First there was branded content. Then there was branded entertainment. Now there are full-fledged branded cities – self-contained urban centers where signs aren’t just viewed for a few seconds from a car or for a few minutes while walking by. These hyper-immersive mega complexes where people work, live and play are an advertiser’s wet dream, and construction begins in May on one of the most ambitious yet – El Portál in the US.
Set in the LA community of South Gate, 4,500 square feet of the complex’s shopping, entertainment and town hall locations are to be laced with sophisticated digital displays, from high-def LED billboards beaming down on a plaza where thousands can gather for live performances, to a so-called ‘e-canvas,’ located on the façade of a Regency Theatre movie house. The e-canvas is made up of interactive screens on which viewers can compete in multi-player gaming tournaments or flip a screen’s ‘channel’ to watch anything from local sports events to user-generated content. And commercial messages are part of the experience.

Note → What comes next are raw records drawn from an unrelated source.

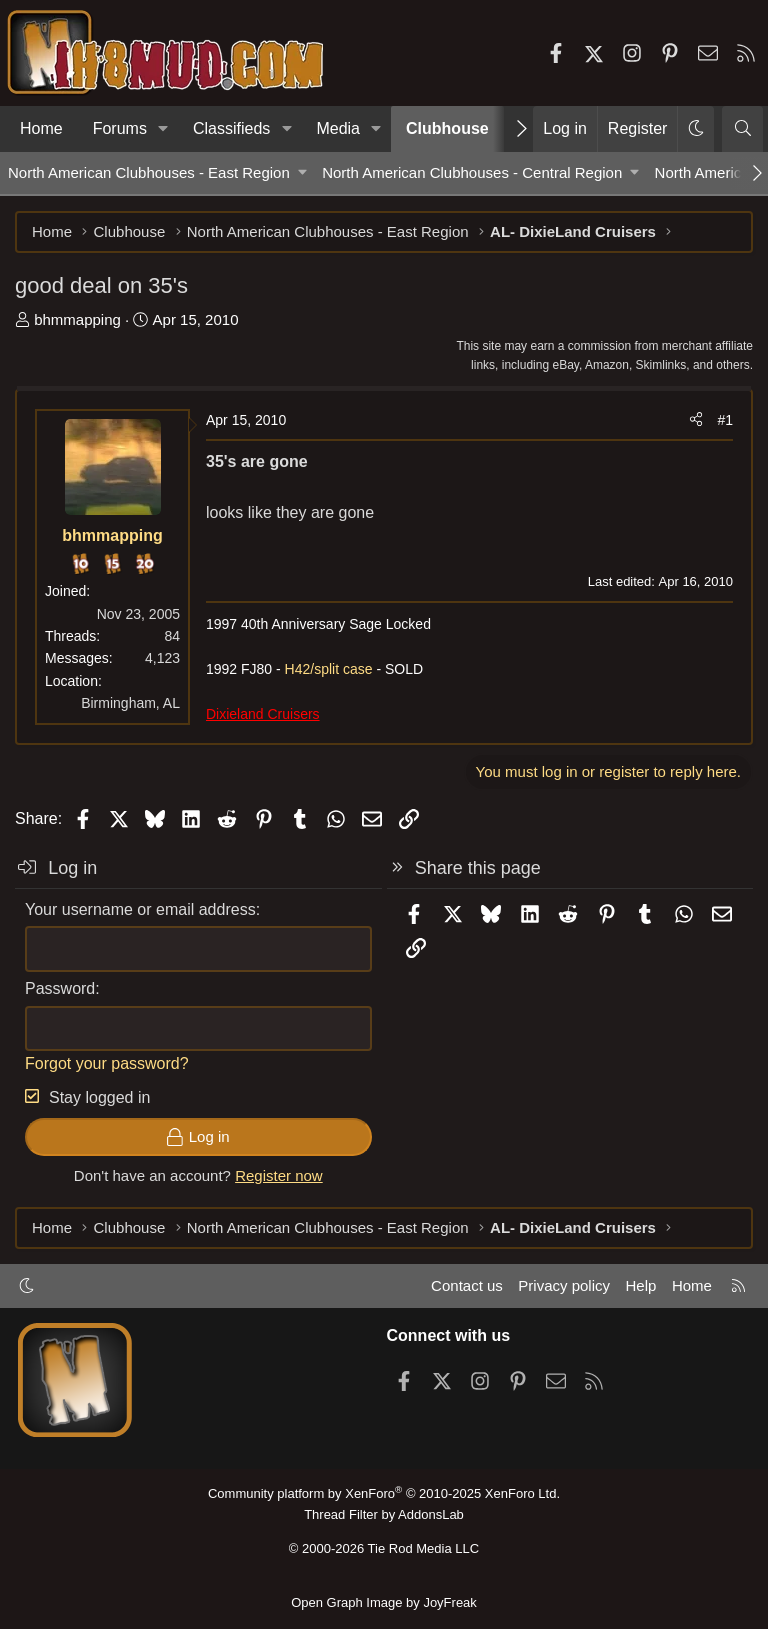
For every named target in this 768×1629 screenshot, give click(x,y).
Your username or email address (140, 909)
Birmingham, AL (130, 703)
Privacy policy (564, 1285)
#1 (725, 420)
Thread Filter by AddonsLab (384, 1514)
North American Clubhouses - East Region (149, 172)
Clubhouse (447, 128)
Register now (279, 1175)
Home (41, 128)
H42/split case (329, 669)
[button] (163, 129)
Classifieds (231, 128)
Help (641, 1285)
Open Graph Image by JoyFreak (384, 1602)
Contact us (467, 1285)
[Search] (742, 129)
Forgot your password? (107, 1063)
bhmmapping (77, 319)
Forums (120, 128)
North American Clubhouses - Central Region (472, 172)
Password (60, 988)
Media (338, 128)
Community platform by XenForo (384, 1493)
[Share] (696, 420)
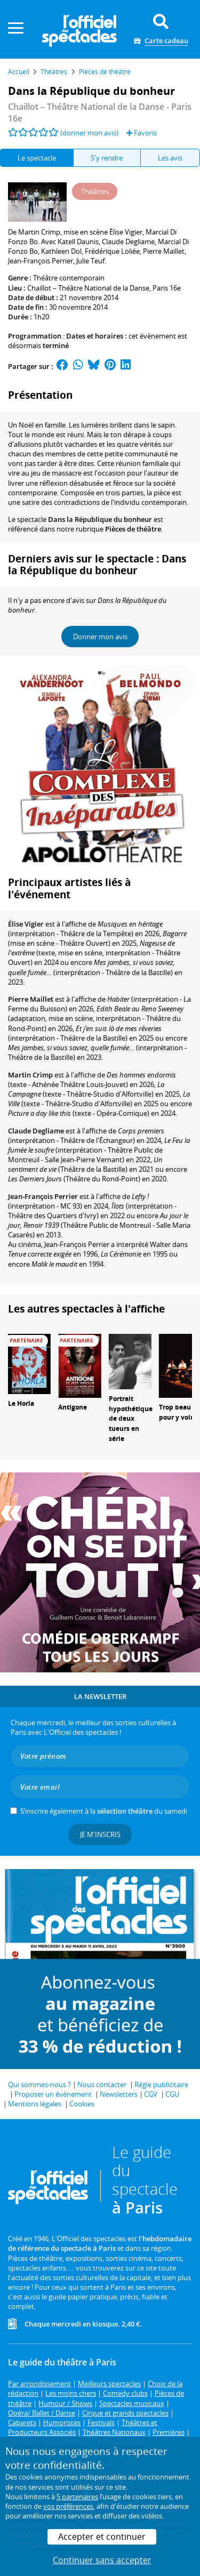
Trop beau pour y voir (176, 1412)
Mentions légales (34, 2103)
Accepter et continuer (102, 2536)
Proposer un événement (53, 2094)
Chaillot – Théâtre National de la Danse (88, 288)
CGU (172, 2094)
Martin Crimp (30, 1075)
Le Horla (21, 1403)
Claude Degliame (36, 1131)
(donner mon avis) (89, 133)
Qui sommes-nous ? (39, 2084)
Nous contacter (101, 2084)
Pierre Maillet (30, 999)
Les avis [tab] (170, 158)
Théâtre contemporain (69, 278)
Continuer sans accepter (102, 2560)
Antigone (72, 1407)
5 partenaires (77, 2496)
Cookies (81, 2103)
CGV (150, 2094)
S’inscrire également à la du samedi (103, 1811)
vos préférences (68, 2506)
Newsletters (119, 2094)
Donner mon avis (100, 636)
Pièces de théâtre (133, 529)
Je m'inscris (100, 1834)
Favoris (141, 133)
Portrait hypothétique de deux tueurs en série (131, 1418)
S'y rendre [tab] (107, 158)
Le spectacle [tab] (37, 158)
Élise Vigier (26, 924)
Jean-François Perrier (43, 1196)
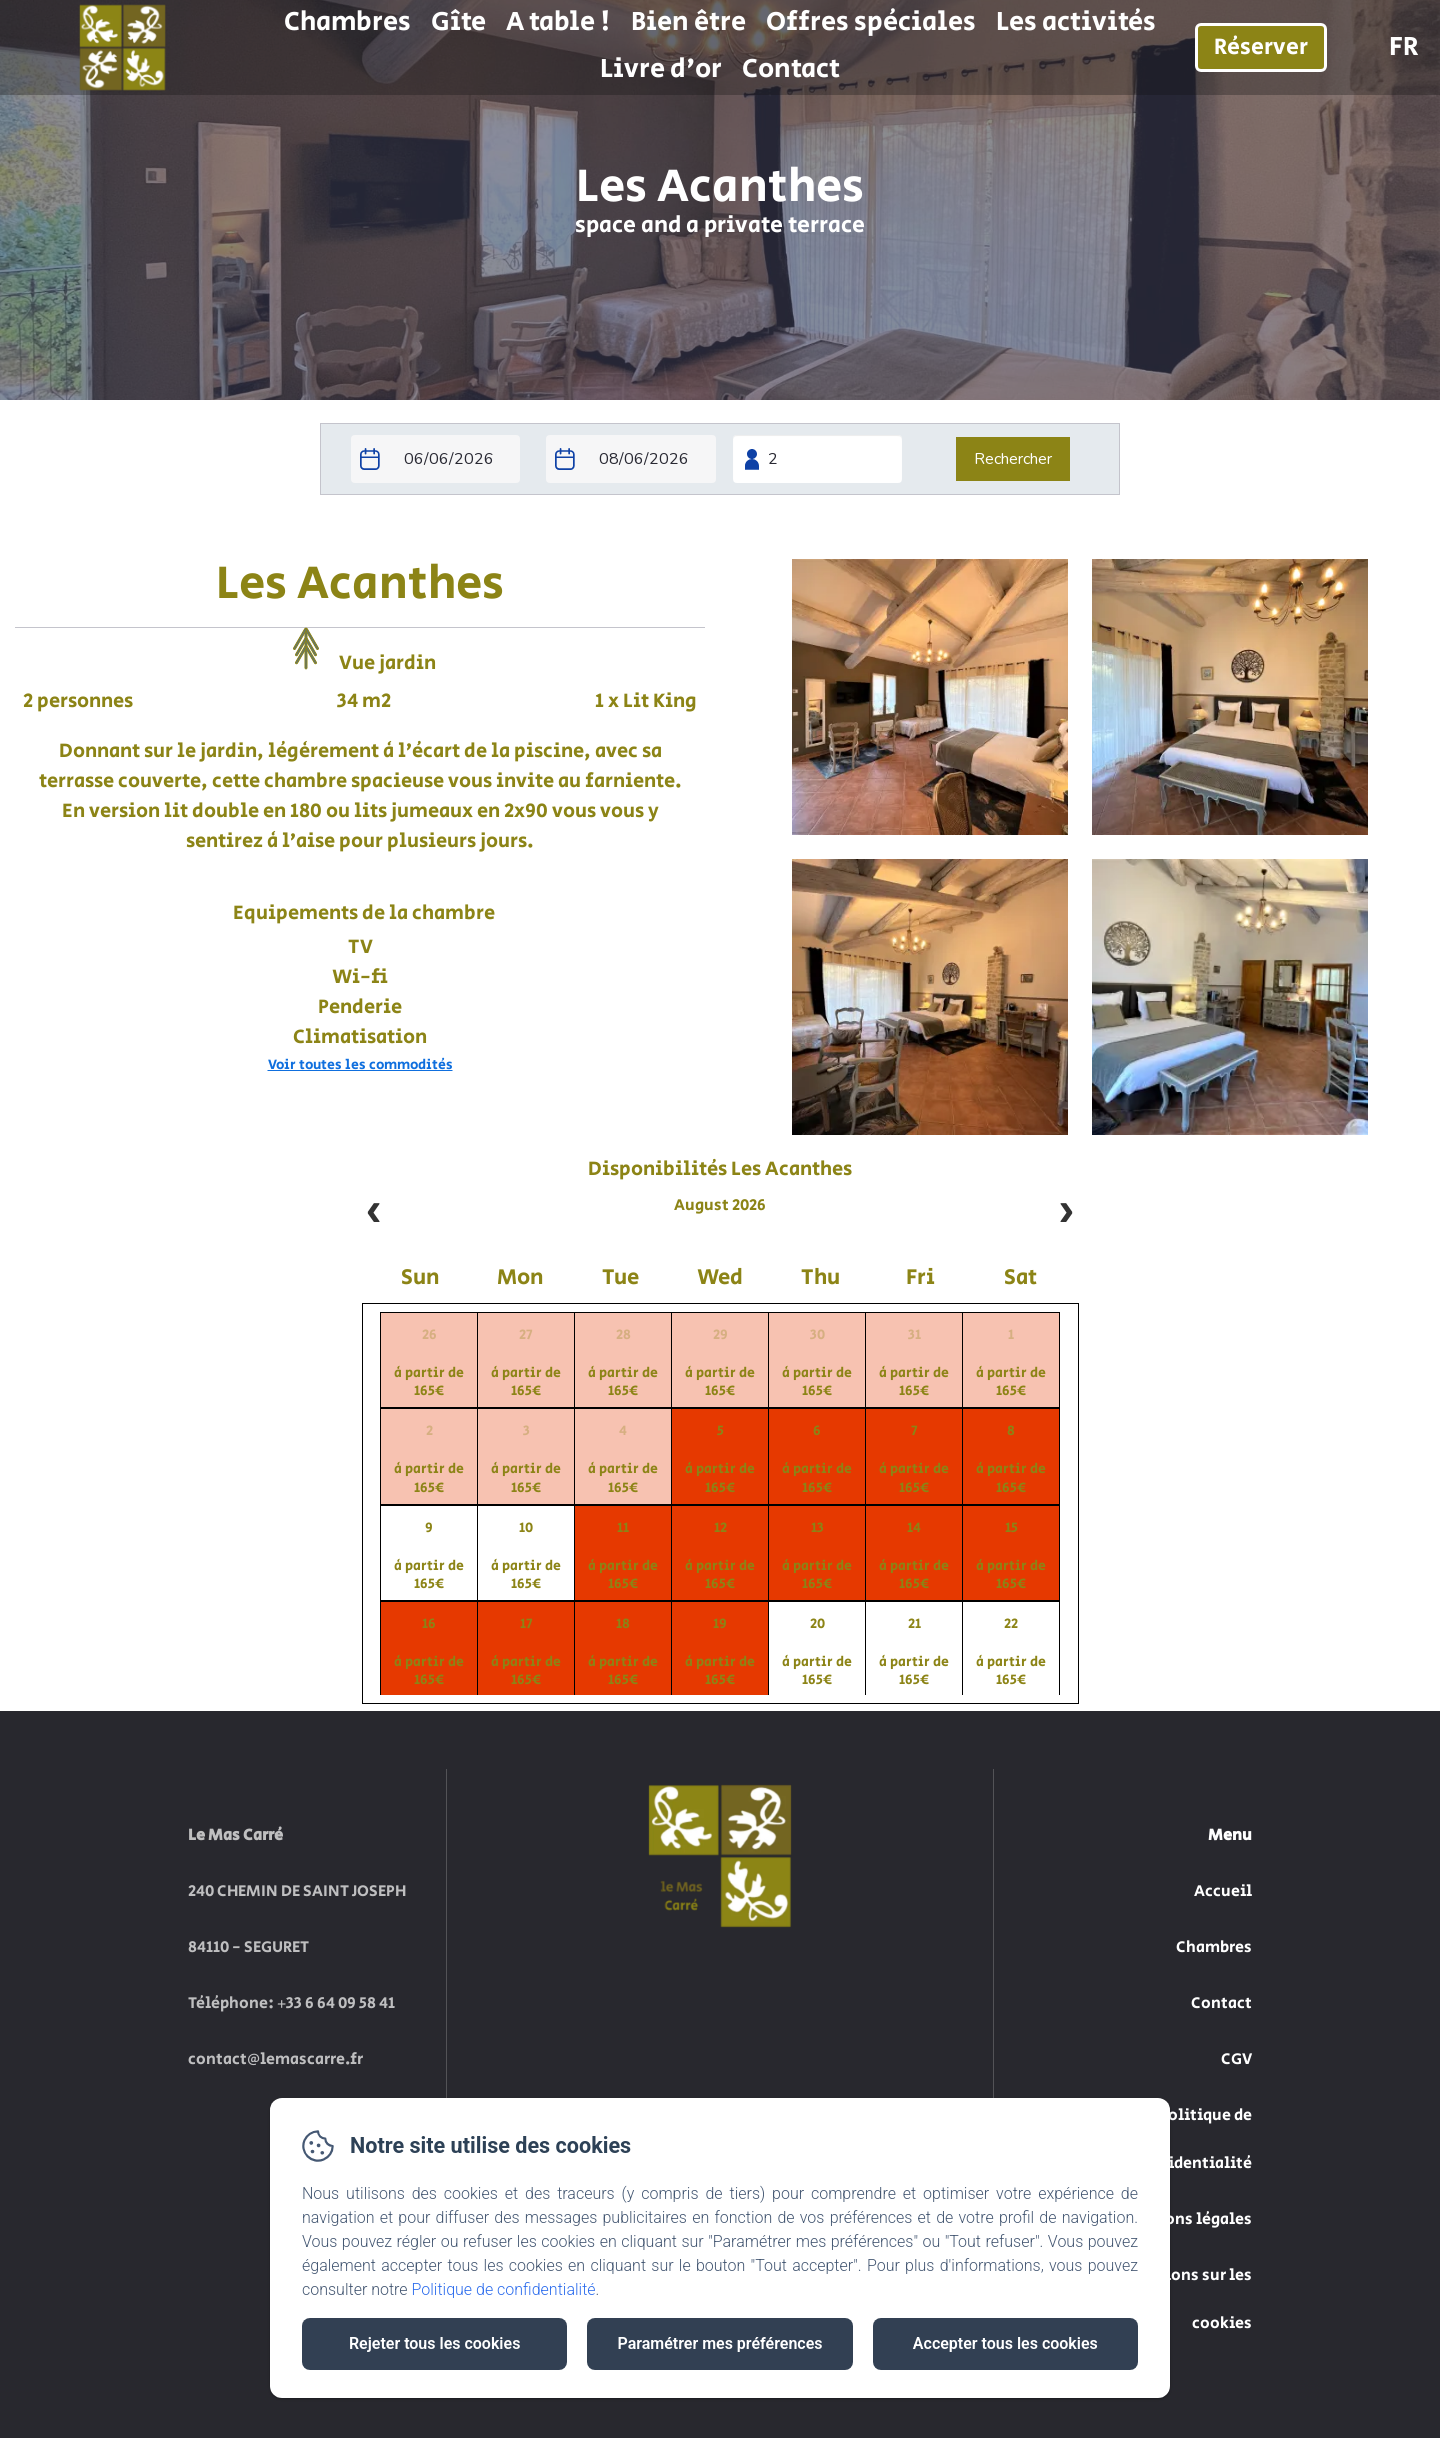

The city’s interactive element is an attraction unto itself according to Adam Bleibtreu, CEO of The Retail Media Company, the enterprise responsible for El Portál’s ad strategy and design. ‘If you create an environment where people engage in media, it changes the dynamic,’ he explains. ‘If you give people the opportunity to affect their environment, they talk about it; they come there more frequently, they stay longer.’
Designed to appeal to the community’s social and family-oriented nature, El Portál is also said to be the first branded city in the US tailored to a specific cultural group – in this case, Latinos. ‘It’s smack dab in an area that’s 90% Hispanic,’ says managing partner David Goldman of Allied Retail Partners LLC, the real estate developer behind the project. He predicts 22 million people will visit El Portál each year. And with plans to collect data that will be made available to advertisers on some 200,000 customers via a retail loyalty program, Goldman predicts the advertising initiative will be ‘highly profitable’ as well.